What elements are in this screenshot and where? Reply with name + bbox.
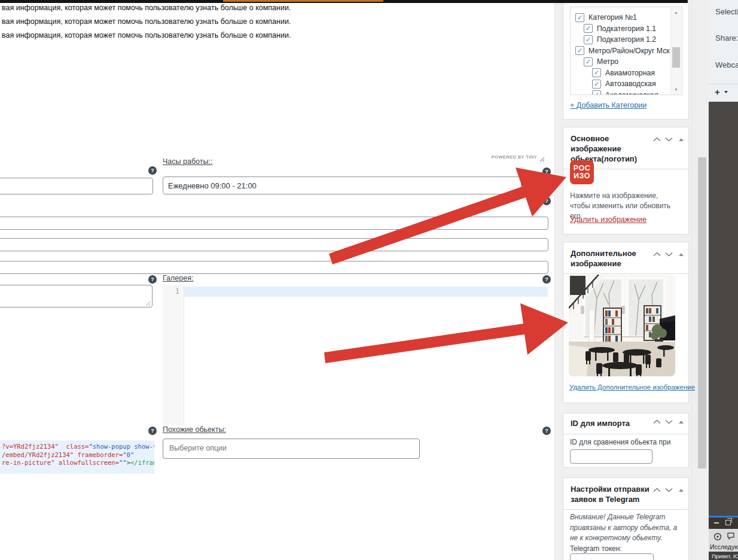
greeting-text: Привет, Юрий	[712, 553, 738, 559]
chat-bubble-icon[interactable]	[727, 532, 735, 540]
move-up-icon[interactable]	[653, 252, 661, 257]
delete-main-image-link[interactable]: Удалить изображение	[570, 215, 646, 224]
code-line: ?v=YRd2fjz2134" class="show-popup show-v…	[2, 443, 154, 451]
move-down-icon[interactable]	[665, 252, 673, 257]
move-up-icon[interactable]	[653, 419, 661, 424]
wide-input-2[interactable]	[0, 238, 548, 251]
checkbox-checked[interactable]: ✓	[584, 24, 593, 33]
powered-by-tiny-label[interactable]: POWERED BY TINY	[486, 154, 537, 160]
help-icon[interactable]: ?	[542, 427, 551, 435]
editor-resize-grip-icon[interactable]	[539, 156, 545, 162]
category-item[interactable]: ✓Подкатегория 1.2	[571, 34, 682, 45]
scroll-down-icon[interactable]: ▼	[671, 87, 681, 92]
add-button[interactable]: +	[715, 87, 720, 97]
category-item[interactable]: ✓Категория №1	[571, 12, 682, 23]
extra-image-panel-title: Дополнительное изображение	[563, 242, 688, 274]
collapse-toggle-icon[interactable]	[679, 489, 684, 492]
category-label: Подкатегория 1.2	[597, 35, 656, 44]
collapse-toggle-icon[interactable]	[679, 421, 684, 424]
main-image-logo[interactable]: РОС ИЗО	[570, 160, 594, 184]
add-categories-link[interactable]: + Добавить Категории	[570, 101, 646, 109]
help-icon[interactable]: ?	[542, 275, 551, 284]
left-column-textarea[interactable]	[0, 285, 153, 308]
category-item[interactable]: ✓Автозаводская	[571, 78, 682, 90]
checkbox-checked[interactable]: ✓	[592, 80, 601, 89]
collapse-toggle-icon[interactable]	[679, 253, 684, 256]
move-down-icon[interactable]	[665, 488, 673, 492]
category-label: Метро/Район/Округ Мск	[588, 47, 670, 55]
recorder-selection-label: Selectio	[715, 7, 738, 16]
editor-text-line: вая информация, которая может помочь пол…	[2, 4, 291, 12]
import-id-panel: ID для импорта ID для сравнения обьекта …	[563, 413, 689, 468]
gallery-code-editor[interactable]: 1	[163, 285, 548, 425]
textarea-resize-grip-icon[interactable]	[145, 301, 151, 306]
help-icon[interactable]: ?	[148, 166, 157, 175]
record-circle-icon[interactable]	[713, 532, 722, 541]
recorder-share-label: Share:	[715, 34, 738, 42]
left-column-input[interactable]	[0, 178, 153, 194]
wide-input-1[interactable]	[0, 217, 548, 230]
move-up-icon[interactable]	[653, 488, 661, 492]
category-item[interactable]: ✓Авиамоторная	[571, 68, 682, 79]
telegram-token-label: Telegram токен:	[570, 544, 622, 554]
embed-code-block[interactable]: ?v=YRd2fjz2134" class="show-popup show-v…	[0, 440, 154, 474]
top-orange-segment	[223, 0, 383, 2]
add-dropdown-caret-icon[interactable]	[724, 91, 728, 93]
explore-dropdown[interactable]: Исследую	[710, 543, 738, 550]
checkbox-checked[interactable]: ✓	[592, 90, 601, 95]
greeting-bar: Привет, Юрий	[709, 552, 738, 560]
page-scrollbar-thumb[interactable]	[698, 157, 706, 468]
hours-label: Часы работы::	[163, 157, 212, 166]
telegram-warning: Внимание! Данные Telegram привязаны к ав…	[570, 512, 682, 544]
checkbox-checked[interactable]: ✓	[584, 57, 593, 66]
interior-photo-illustration	[569, 275, 675, 376]
help-icon[interactable]: ?	[148, 275, 157, 284]
help-icon[interactable]: ?	[542, 168, 551, 176]
extra-image-photo[interactable]	[569, 275, 675, 376]
restore-window-icon[interactable]	[725, 520, 731, 525]
category-label: Категория №1	[588, 13, 637, 22]
move-up-icon[interactable]	[653, 137, 661, 142]
import-id-input[interactable]	[570, 449, 652, 464]
browser-tools-area: Исследую	[709, 529, 738, 552]
collapse-toggle-icon[interactable]	[679, 138, 684, 141]
category-item[interactable]: ✓Подкатегория 1.1	[571, 23, 682, 35]
category-scrollbar[interactable]: ▲ ▼	[670, 8, 681, 94]
editor-text-line: вая информация, которая может помочь пол…	[2, 17, 291, 26]
telegram-panel-title: Настройки отправки заявок в Telegram	[563, 478, 688, 510]
recorder-add-row: +	[709, 84, 738, 102]
scroll-up-icon[interactable]: ▲	[671, 10, 681, 14]
checkbox-checked[interactable]: ✓	[584, 35, 593, 44]
delete-extra-image-link[interactable]: Удалить Дополнительное изображение	[569, 384, 695, 391]
select-placeholder: Выберите опции	[169, 444, 227, 452]
category-item[interactable]: ✓Академическая	[571, 90, 682, 96]
category-label: Академическая	[605, 91, 658, 95]
category-item[interactable]: ✓Метро	[571, 56, 682, 68]
checkbox-checked[interactable]: ✓	[575, 46, 584, 55]
import-id-panel-title: ID для импорта	[563, 413, 688, 434]
active-line-highlight	[184, 287, 548, 297]
minimize-icon[interactable]	[714, 522, 719, 524]
content-right-border	[554, 0, 555, 560]
move-down-icon[interactable]	[665, 419, 673, 424]
dark-side-region	[709, 102, 738, 516]
main-image-panel: Основное изображение обьекта(логотип) РО…	[563, 127, 689, 235]
screen: вая информация, которая может помочь пол…	[0, 0, 738, 560]
similar-objects-label: Похожие обьекты:	[163, 425, 226, 434]
category-item[interactable]: ✓Метро/Район/Округ Мск	[571, 45, 682, 57]
move-down-icon[interactable]	[665, 137, 673, 142]
help-icon[interactable]: ?	[148, 427, 157, 435]
recorder-webcam-label: Webcam	[715, 60, 738, 69]
hours-input[interactable]	[163, 176, 522, 194]
checkbox-checked[interactable]: ✓	[592, 68, 601, 77]
checkbox-checked[interactable]: ✓	[575, 13, 584, 22]
recorder-panel: Selectio Share: Webcam +	[709, 0, 738, 102]
similar-objects-select[interactable]: Выберите опции	[163, 439, 420, 459]
category-scrollbar-thumb[interactable]	[672, 47, 680, 68]
code-line: re-in-picture" allowfullscreen=""></ifra…	[2, 459, 154, 467]
wide-input-3[interactable]	[0, 261, 548, 274]
category-checklist[interactable]: ✓Категория №1✓Подкатегория 1.1✓Подкатего…	[570, 7, 682, 95]
extra-image-panel: Дополнительное изображение	[563, 242, 689, 403]
telegram-token-input[interactable]	[570, 553, 654, 560]
help-icon[interactable]: ?	[542, 197, 551, 205]
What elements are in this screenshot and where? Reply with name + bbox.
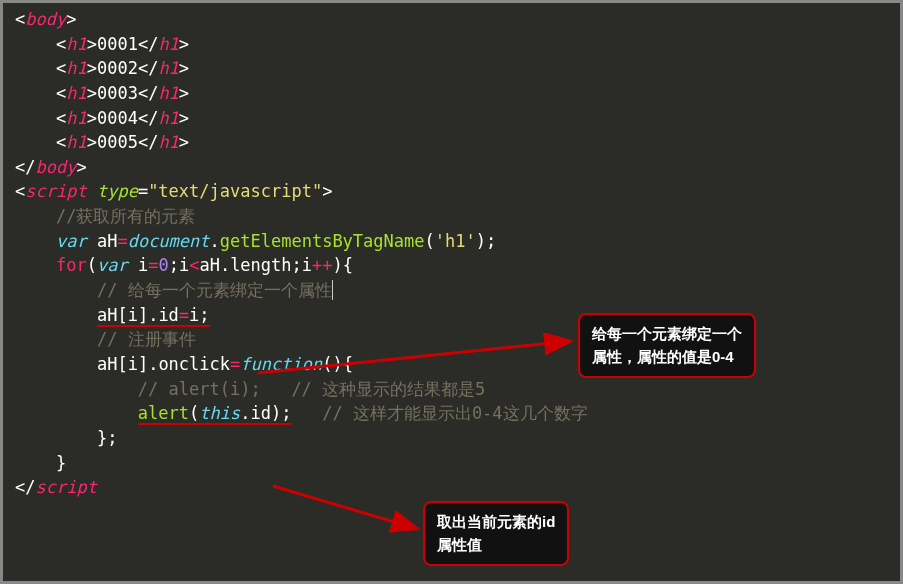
▬▬▬
EXERCISE DESCRIPTION: With "greeting" as the string to find, copy every line of the records that holds it.

RESULT OF THIS TASK:
greeting-text: Привет, Юрий	[712, 553, 738, 559]
greeting-bar: Привет, Юрий	[709, 552, 738, 560]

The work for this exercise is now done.